- **EXERCISE INPUT**:

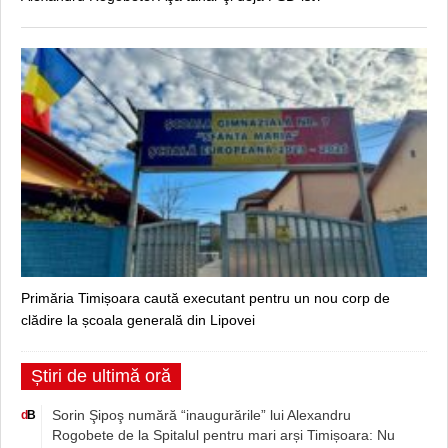
Primăria Timișoara caută executant pentru un nou corp de
clădire la școala generală din Lipovei
Știri de ultimă oră
Sorin Şipoş numără “inaugurările” lui Alexandru
d
B
Rogobete de la Spitalul pentru mari arși Timișoara: Nu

- **WHAT THIS TASK INVOLVES**: Scan the entries above and copy each line where "Timișoara" occurs.

- **TASK RESULT**:
Primăria Timișoara caută executant pentru un nou corp de
Rogobete de la Spitalul pentru mari arși Timișoara: Nu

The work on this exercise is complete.